Wherever the word "down" occurs in the lines below, copy the whole line.

════════

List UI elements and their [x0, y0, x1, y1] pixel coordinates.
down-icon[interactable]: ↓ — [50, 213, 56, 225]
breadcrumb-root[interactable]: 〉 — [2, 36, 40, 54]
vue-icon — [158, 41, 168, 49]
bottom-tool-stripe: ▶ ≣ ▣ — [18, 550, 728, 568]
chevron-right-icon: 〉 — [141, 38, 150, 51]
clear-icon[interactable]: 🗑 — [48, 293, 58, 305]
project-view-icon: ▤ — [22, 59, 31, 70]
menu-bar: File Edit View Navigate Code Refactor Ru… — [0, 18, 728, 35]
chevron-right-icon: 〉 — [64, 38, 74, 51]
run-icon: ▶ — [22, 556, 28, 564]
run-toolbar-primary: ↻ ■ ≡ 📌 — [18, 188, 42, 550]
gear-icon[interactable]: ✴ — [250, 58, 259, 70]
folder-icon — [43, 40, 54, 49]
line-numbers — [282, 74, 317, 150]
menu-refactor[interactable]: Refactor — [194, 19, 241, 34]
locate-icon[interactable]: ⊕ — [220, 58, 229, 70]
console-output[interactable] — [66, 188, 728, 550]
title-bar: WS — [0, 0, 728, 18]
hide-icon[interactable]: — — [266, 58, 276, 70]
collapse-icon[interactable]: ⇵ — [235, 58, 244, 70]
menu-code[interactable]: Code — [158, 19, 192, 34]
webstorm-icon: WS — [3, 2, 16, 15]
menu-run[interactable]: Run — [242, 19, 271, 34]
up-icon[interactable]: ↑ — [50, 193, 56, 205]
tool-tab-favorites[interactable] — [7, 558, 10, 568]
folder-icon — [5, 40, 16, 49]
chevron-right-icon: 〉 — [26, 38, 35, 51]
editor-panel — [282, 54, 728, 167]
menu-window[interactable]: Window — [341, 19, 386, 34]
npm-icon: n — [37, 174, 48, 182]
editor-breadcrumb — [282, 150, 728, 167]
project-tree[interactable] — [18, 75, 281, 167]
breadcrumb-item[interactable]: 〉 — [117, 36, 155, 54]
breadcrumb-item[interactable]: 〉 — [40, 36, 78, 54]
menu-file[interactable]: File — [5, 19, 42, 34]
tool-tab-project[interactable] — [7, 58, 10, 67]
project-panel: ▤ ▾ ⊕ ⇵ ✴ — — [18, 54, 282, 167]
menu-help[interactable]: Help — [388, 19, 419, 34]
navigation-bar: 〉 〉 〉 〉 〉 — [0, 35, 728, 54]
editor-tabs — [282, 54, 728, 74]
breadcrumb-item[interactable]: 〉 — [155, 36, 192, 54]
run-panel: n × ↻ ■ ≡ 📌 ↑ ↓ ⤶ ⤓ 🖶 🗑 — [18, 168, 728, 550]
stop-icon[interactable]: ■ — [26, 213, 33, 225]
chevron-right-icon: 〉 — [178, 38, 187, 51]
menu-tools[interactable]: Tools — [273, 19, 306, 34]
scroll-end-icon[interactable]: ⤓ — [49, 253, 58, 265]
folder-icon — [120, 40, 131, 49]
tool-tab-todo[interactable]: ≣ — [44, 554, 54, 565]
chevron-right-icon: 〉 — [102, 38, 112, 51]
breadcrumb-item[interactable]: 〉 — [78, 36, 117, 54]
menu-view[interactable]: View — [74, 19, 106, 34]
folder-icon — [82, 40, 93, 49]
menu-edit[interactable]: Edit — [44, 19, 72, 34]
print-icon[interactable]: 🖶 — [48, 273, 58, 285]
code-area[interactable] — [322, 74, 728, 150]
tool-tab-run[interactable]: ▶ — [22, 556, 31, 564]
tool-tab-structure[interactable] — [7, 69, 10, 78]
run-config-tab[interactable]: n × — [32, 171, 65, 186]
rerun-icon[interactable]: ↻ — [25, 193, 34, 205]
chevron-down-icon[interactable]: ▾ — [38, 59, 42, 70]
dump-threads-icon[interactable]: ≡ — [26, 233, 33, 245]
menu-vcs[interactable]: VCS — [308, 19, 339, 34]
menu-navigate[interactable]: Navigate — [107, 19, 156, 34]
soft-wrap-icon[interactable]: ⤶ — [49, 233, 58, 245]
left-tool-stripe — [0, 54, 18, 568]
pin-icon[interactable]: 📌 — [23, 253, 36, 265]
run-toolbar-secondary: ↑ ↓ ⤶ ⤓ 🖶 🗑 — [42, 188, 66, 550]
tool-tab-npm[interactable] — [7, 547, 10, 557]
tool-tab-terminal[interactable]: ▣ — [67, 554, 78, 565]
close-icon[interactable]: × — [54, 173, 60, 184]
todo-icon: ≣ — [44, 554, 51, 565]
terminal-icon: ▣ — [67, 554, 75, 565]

════════

[Answer for this exercise]
down-icon[interactable]: ↓ — [50, 213, 56, 225]
chevron-down-icon[interactable]: ▾ — [38, 59, 42, 70]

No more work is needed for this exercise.